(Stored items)

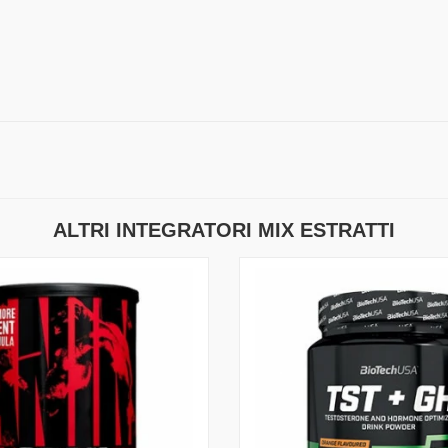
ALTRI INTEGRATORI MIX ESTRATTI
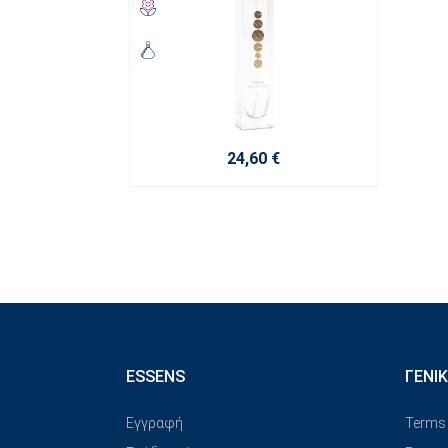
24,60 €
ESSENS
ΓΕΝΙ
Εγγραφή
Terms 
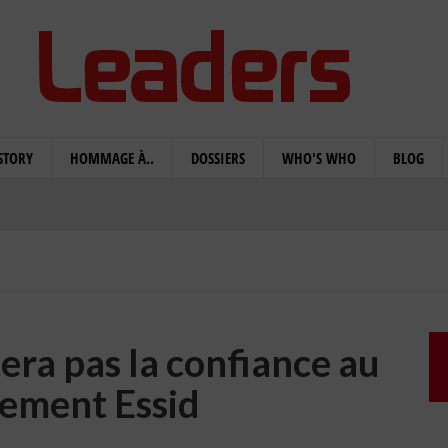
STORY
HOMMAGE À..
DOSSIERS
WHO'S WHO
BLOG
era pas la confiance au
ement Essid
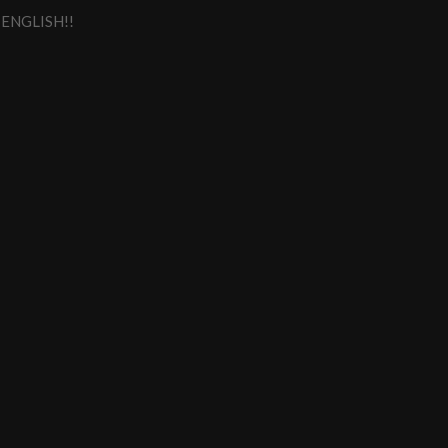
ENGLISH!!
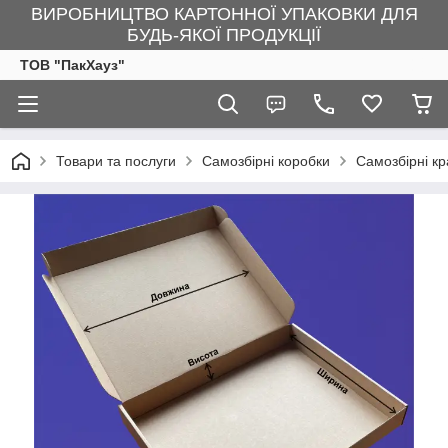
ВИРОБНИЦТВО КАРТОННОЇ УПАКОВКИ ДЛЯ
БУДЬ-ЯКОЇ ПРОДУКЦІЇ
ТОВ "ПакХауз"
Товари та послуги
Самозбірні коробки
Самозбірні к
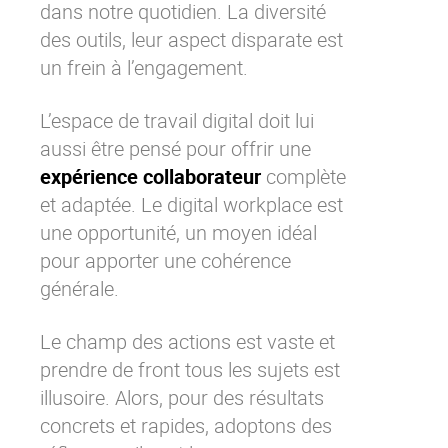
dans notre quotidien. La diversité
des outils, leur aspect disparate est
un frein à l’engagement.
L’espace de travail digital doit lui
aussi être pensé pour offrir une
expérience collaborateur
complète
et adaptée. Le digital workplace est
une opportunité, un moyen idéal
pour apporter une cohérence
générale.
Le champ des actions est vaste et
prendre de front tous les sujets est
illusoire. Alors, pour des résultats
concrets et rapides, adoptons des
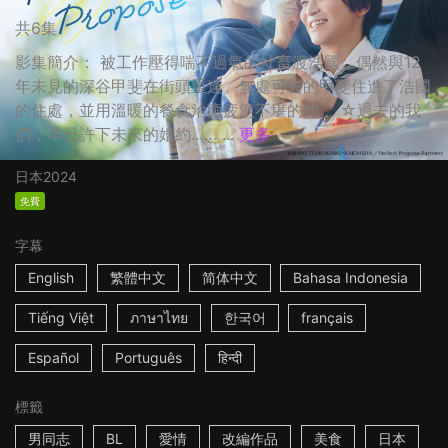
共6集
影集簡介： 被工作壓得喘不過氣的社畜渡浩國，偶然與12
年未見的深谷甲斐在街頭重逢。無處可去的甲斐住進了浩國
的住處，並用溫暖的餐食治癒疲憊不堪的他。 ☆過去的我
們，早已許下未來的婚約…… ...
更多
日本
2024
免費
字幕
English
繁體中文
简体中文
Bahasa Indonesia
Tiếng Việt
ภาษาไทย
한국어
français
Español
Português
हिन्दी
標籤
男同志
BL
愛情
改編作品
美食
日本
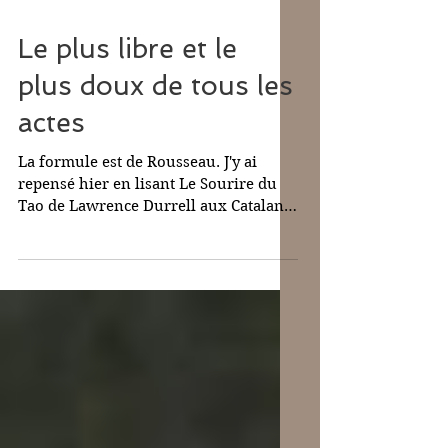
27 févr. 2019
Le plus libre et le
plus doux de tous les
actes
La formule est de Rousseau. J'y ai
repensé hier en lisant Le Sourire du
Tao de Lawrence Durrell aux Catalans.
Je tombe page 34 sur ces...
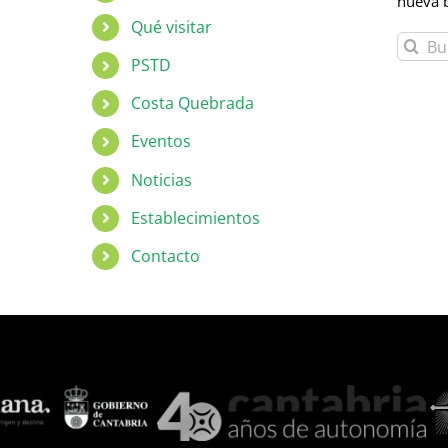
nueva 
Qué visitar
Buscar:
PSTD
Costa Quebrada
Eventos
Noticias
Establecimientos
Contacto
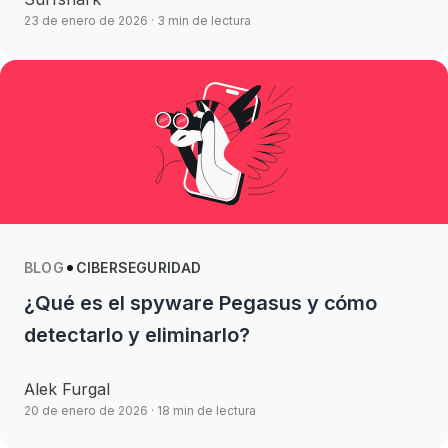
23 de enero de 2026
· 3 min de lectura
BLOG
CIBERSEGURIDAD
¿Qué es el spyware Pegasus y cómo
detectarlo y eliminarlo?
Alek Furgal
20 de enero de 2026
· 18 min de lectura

Aim of the task:
Give the records above again verbatim, pictures omitted.

Exercise result:
ALTRI INTEGRATORI MIX ESTRATTI
24,60 €
ESSENS
ΓΕΝΙ
Εγγραφή
Terms 
STORY
HOMMAGE À..
DOSSIERS
WHO'S WHO
BLOG
era pas la confiance au
ement Essid
ENGLISH!!
ВИРОБНИЦТВО КАРТОННОЇ УПАКОВКИ ДЛЯ
БУДЬ-ЯКОЇ ПРОДУКЦІЇ
ТОВ "ПакХауз"
Товари та послуги
Самозбірні коробки
Самозбірні к
dans notre quotidien. La diversité
des outils, leur aspect disparate est
un frein à l’engagement.
L’espace de travail digital doit lui
aussi être pensé pour offrir une
expérience collaborateur
complète
et adaptée. Le digital workplace est
une opportunité, un moyen idéal
pour apporter une cohérence
générale.
Le champ des actions est vaste et
prendre de front tous les sujets est
illusoire. Alors, pour des résultats
concrets et rapides, adoptons des
共6集
影集簡介： 被工作壓得喘不過氣的社畜渡浩國，偶然與12
年未見的深谷甲斐在街頭重逢。無處可去的甲斐住進了浩國
的住處，並用溫暖的餐食治癒疲憊不堪的他。 ☆過去的我
們，早已許下未來的婚約…… ...
更多
日本
2024
免費
字幕
English
繁體中文
简体中文
Bahasa Indonesia
Tiếng Việt
ภาษาไทย
한국어
français
Español
Português
हिन्दी
標籤
男同志
BL
愛情
改編作品
美食
日本
27 févr. 2019
Le plus libre et le
plus doux de tous les
actes
La formule est de Rousseau. J'y ai
repensé hier en lisant Le Sourire du
Tao de Lawrence Durrell aux Catalans.
Je tombe page 34 sur ces...
nueva 
Qué visitar
Buscar:
PSTD
Costa Quebrada
Eventos
Noticias
Establecimientos
Contacto
23 de enero de 2026
· 3 min de lectura
BLOG
CIBERSEGURIDAD
¿Qué es el spyware Pegasus y cómo
detectarlo y eliminarlo?
Alek Furgal
20 de enero de 2026
· 18 min de lectura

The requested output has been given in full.